Although the Great War raging in Europe included air raids, in 1915 the new word bomber referred to a person previously called a “bomb thrower.” The use of the word bomber for an aircraft was not recorded until 1917. 

6. CAMOUFLAGE 

Camouflage was used the in 19th century to refer to any kind of disguise or concealment. In 1915, it took on the specific military meaning of disguising vehicles, weapons, installations, or personnel. The French army hired artists to disguise observation posts and cover guns as part of a camouflage corps and other countries soon followed suit.

7. EPISODE

Episode originally referred to a section between two choric songs in Greek tragedy. Later, it meant an event or series of events as part of a larger sequence, as in a life story or history. But episode meaning an installment of a movie, TV, or radio series—as in “stay tuned for scenes from next week’s episode”—first appeared in Moving Picture World, November 13, 1915. 

8. FUTURISTIC 

In 1915, some folks were ready to cast off the past and ponder what ultra-modern wonders the bright new 20th century might bring. Willard Huntington Wright, in Modern Painting, Its Tendency and Meaning (1915), was apparently the first to use the word futuristic when he described the 1912 Cubist painting Man on a Balcony by Albert Gleizes. 

9. GIVE SOMEONE THE EYE

When you gave someone the eye in 1901, it was generally the stink eye. It meant “to look at (a person) in a threatening, antagonistic, or disapproving way; to direct a warning glance at.” But by 1915, it could also mean to ogle or to give a come-hither glance. As reported in the magazine section of the Baltimore Sun, August 8, 1915, “A fat whisky salesman breezed in from the bar ... and gave her the eye. You couldn't really blame him.”

10. JAZZ

In 1912, the noun jazz meant energy, excitement, pep or restlessness, animation, excitability. The OED’s first reference to jazz as a musical genre is also the first citation the editors found for the genre blues: Chicago Sunday Tribune, July 11, 1915, “The ‘blues’ had done it. The ‘jazz’ had put pep into the legs that had scrambled too long for the 5:15.”
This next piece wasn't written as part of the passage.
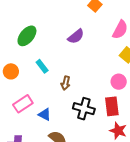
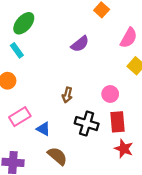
green ellipse: (27, 36) -> (24, 23), moved
cyan rectangle: (42, 66) -> (17, 50), moved
pink circle: (119, 82) -> (110, 94), moved

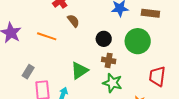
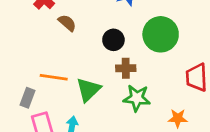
orange line: (47, 36) -> (54, 77), moved
gray rectangle: (28, 72) -> (27, 98), moved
The origin of the word jazz is controversial; many sources say it’s unknown, but the American Heritage Dictionary of the English Language (5th ed.) says it originally meant “vim, vigor, copulation [or] semen” and is a shortening of an earlier word jazm, akin to jism. 

11. KODACHROME 

“What? Color slide film for the amateur photographer in 1915! That can’t be,” you say. You’re right. This has little to do with the carousel in the back of your parents’ closet holding images of some long ago trip to Yellowstone; it’s not the Kodachrome Paul Simon crooned about. The Kodachrome that Kodak marketed to portrait photographers in 1915 used only two colors (red and green) and glass plates rather than film. 

12. LIFESTYLE 

Oh, the hectic pace of those modern times 100 years ago! In the headlong rush, one could get only the merest impression of what was going on around one. The first recorded use of the term lifestyle appears in this quotation from a 1915 edition of Mind: “This spirit of expediency … excludes any possibility of peace or rest in unity with the universe. The author applies to it, as the ‘life-style’ of our age, the term Impressionism.” 

13. SCHLOCK

The word schlock, meaning cheap, shoddy, or defective goods, appeared in the New York Tribune in 1915: “Damaged articles ... are sold ... to the ... ‘schlock’ store proprietors.” According to the American Heritage Dictionary, schlock is from the Yiddish shlak, which came from the Middle High German word for a hit or blow, and thus came to refer to damaged merchandise, and then to merchandise of poor quality. 

14. SKINNY 

Skinny jeans are not so new; skinny meant tight-fitting a hundred years ago. The February 4, 1915 edition of Iowa's WaterlooTimes-Tribune declared, “Skinny clothes in vogue this year. The correctly dressed man for 1915 will display a ‘quick fit.’ Fashion has decreed that the tight fitting clothes of the past year shall become more so.”

15. TO TAKE NO PRISONERS 

This expression was used literally since at least the late 16th century to mean to kill all enemy combatants. In the figurative sense—"to be ruthlessly aggressive or uncompromising, to be merciless"—it first appears in print in the New York Times, August 19, 1915: “The Cubs took no prisoners … the Dodgers escaping with nothing but their uniforms and bat bag.”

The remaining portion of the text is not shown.